If the Senate does ignore the Milk Commission’s recommendation, the Act 50 requirement for purchasers to take on the hauling charges would take effect in January 2009, or when two other Northeast states implement similar regulations, whichever comes first.
Rep. Will Stevens, I-Shoreham, on the House of Representatives’ Committee on Agriculture, agreed that the commission’s recommendation about hauling charges will probably not get through the legislature.
“My hunch is that this won’t have legs,” said Stevens, who runs a vegetable farm.
Stevens, however, was more skeptical than Giard about the importance of the hauling charges legislation. He said that several farmers have told him that they thought the legislation would make little difference in the long run; purchasers and cooperatives would find another way to keep that money. “They just felt they wouldn’t see that money one way or the other,” he said.

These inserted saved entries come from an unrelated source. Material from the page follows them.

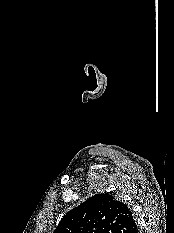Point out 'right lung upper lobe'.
Segmentation results:
<instances>
[{
  "instance_id": "obj_1",
  "label": "right lung upper lobe",
  "mask_w": 174,
  "mask_h": 233,
  "mask_svg": "<svg viewBox=\"0 0 174 233\" xmlns=\"http://www.w3.org/2000/svg\"><path fill=\"white\" fill-rule=\"evenodd\" d=\"M132 212L109 193H100L67 212L53 233H137Z\"/></svg>"
}]
</instances>
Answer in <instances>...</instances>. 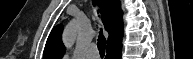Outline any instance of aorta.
<instances>
[{"label": "aorta", "mask_w": 193, "mask_h": 59, "mask_svg": "<svg viewBox=\"0 0 193 59\" xmlns=\"http://www.w3.org/2000/svg\"><path fill=\"white\" fill-rule=\"evenodd\" d=\"M77 30H78V24L75 20L70 22V24L66 27V30L64 32V41H65L67 46L72 45V43L75 39Z\"/></svg>", "instance_id": "obj_1"}]
</instances>
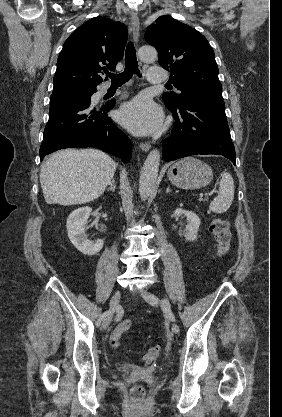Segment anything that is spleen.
Wrapping results in <instances>:
<instances>
[{"label":"spleen","mask_w":282,"mask_h":417,"mask_svg":"<svg viewBox=\"0 0 282 417\" xmlns=\"http://www.w3.org/2000/svg\"><path fill=\"white\" fill-rule=\"evenodd\" d=\"M234 180L230 172H223L219 182L218 196L211 200L209 209L213 213H226L234 198Z\"/></svg>","instance_id":"obj_1"}]
</instances>
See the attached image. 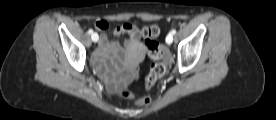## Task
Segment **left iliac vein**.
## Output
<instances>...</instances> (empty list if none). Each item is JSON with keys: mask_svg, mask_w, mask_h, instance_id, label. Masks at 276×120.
I'll return each instance as SVG.
<instances>
[{"mask_svg": "<svg viewBox=\"0 0 276 120\" xmlns=\"http://www.w3.org/2000/svg\"><path fill=\"white\" fill-rule=\"evenodd\" d=\"M173 42V35L172 34H168L166 36V43L167 44H171Z\"/></svg>", "mask_w": 276, "mask_h": 120, "instance_id": "4c4485c4", "label": "left iliac vein"}]
</instances>
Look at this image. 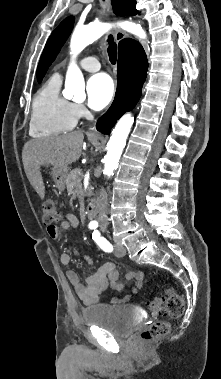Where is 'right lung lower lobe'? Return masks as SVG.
<instances>
[{
	"label": "right lung lower lobe",
	"instance_id": "1",
	"mask_svg": "<svg viewBox=\"0 0 221 379\" xmlns=\"http://www.w3.org/2000/svg\"><path fill=\"white\" fill-rule=\"evenodd\" d=\"M148 61L142 46L133 39H124L119 43L117 91L108 111L98 120L97 130L110 134L116 121L131 110L141 96L146 79Z\"/></svg>",
	"mask_w": 221,
	"mask_h": 379
}]
</instances>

The Milk Commission’s recommendation on hauling charges was based mostly on testimony from Vermont cooperatives and milk processors, who argued that they could not afford to absorb the hauling and processing cost. They also said the move would put Vermont cooperatives and processors at a competitive disadvantage against out-of-state competitors.
Addison County’s members of the agriculture committees were more supportive of other issues in the Milk Commission’s report. Giard and Stevens both agreed with the intent of the minimum producer price and the over-order premium, a price higher than the minimum price imposed by the federal government.

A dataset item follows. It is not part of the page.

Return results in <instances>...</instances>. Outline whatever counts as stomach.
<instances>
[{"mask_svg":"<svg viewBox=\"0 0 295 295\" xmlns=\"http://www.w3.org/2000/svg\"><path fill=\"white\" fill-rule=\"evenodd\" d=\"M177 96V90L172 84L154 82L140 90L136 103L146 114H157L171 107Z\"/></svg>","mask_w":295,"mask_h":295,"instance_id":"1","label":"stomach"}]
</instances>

Raw milk prices paid to farmers are set by federal “order” based on the region in which the farm is located, and the quality of the milk. Some states add a premium over that order for their farmers.

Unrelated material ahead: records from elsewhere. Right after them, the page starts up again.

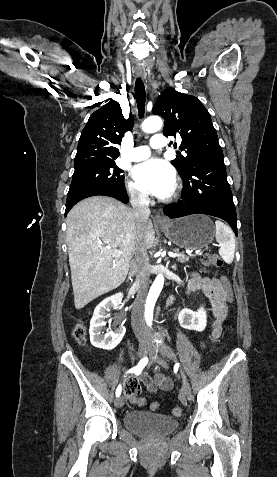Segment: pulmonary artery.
Here are the masks:
<instances>
[{
	"label": "pulmonary artery",
	"instance_id": "1",
	"mask_svg": "<svg viewBox=\"0 0 277 477\" xmlns=\"http://www.w3.org/2000/svg\"><path fill=\"white\" fill-rule=\"evenodd\" d=\"M152 148H163L166 146L165 137L161 134L153 135L150 140ZM150 156V149L148 146H139L133 149L131 158L133 161L145 160Z\"/></svg>",
	"mask_w": 277,
	"mask_h": 477
}]
</instances>
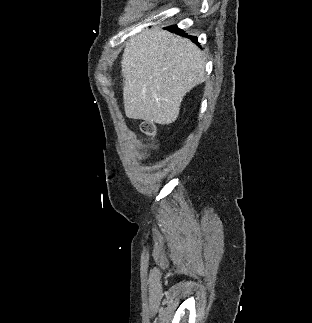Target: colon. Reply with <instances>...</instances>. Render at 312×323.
<instances>
[{
	"label": "colon",
	"instance_id": "obj_1",
	"mask_svg": "<svg viewBox=\"0 0 312 323\" xmlns=\"http://www.w3.org/2000/svg\"><path fill=\"white\" fill-rule=\"evenodd\" d=\"M141 131L145 135H152L154 132L153 124L150 122H146L141 126Z\"/></svg>",
	"mask_w": 312,
	"mask_h": 323
}]
</instances>
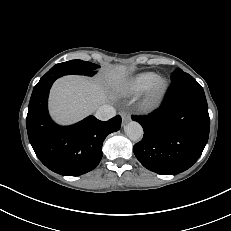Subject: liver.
<instances>
[{"label": "liver", "instance_id": "liver-1", "mask_svg": "<svg viewBox=\"0 0 231 231\" xmlns=\"http://www.w3.org/2000/svg\"><path fill=\"white\" fill-rule=\"evenodd\" d=\"M127 67L116 66L106 74V80L69 75L58 79L50 92L49 109L59 124L75 123L95 112L108 100V86L119 89L125 85Z\"/></svg>", "mask_w": 231, "mask_h": 231}]
</instances>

The commission’s report asked the Legislature to lower the cost of worker’s compensation insurance for farms and supported increasing milk production, despite the possible effect of lowering the price of milk, in hopes that a greater volume of milk would make more in-state processing plants viable.
The commission also supported a stronger safety net for dairy farmers. It announced it would research ways to raise funds to help farmers through lean years. Possibilities include a premium on all milk or voluntary contributions by Vermont businesses.
“You’re not going to have a dairy industry until you make sure there’s enough money out there on those farms to keep them profitable,” Giard said.
Stevens said that any efforts by the Vermont Legislature to help dairy farmers face an uphill battle, because there’s only so much the state government can do.
“Lots of hurdles need to be overcome and they seem insurmountable because of the national market,” Stevens said.
For example, the commission announced it would implement a minimum price for milk producers only if New York and Pennsylvania implement similar regulation. The over-order premium the commission announced would be put into effect if New York implements a similar regulation; Pennsylvania already has one.
Even if the over-order premium is put into effect, the over-order premium the commission supports would only apply to the price for fluid milk produced, processed and sold in Vermont. “What effect that has on farmers in Vermont remains to be seen,” Stevens said.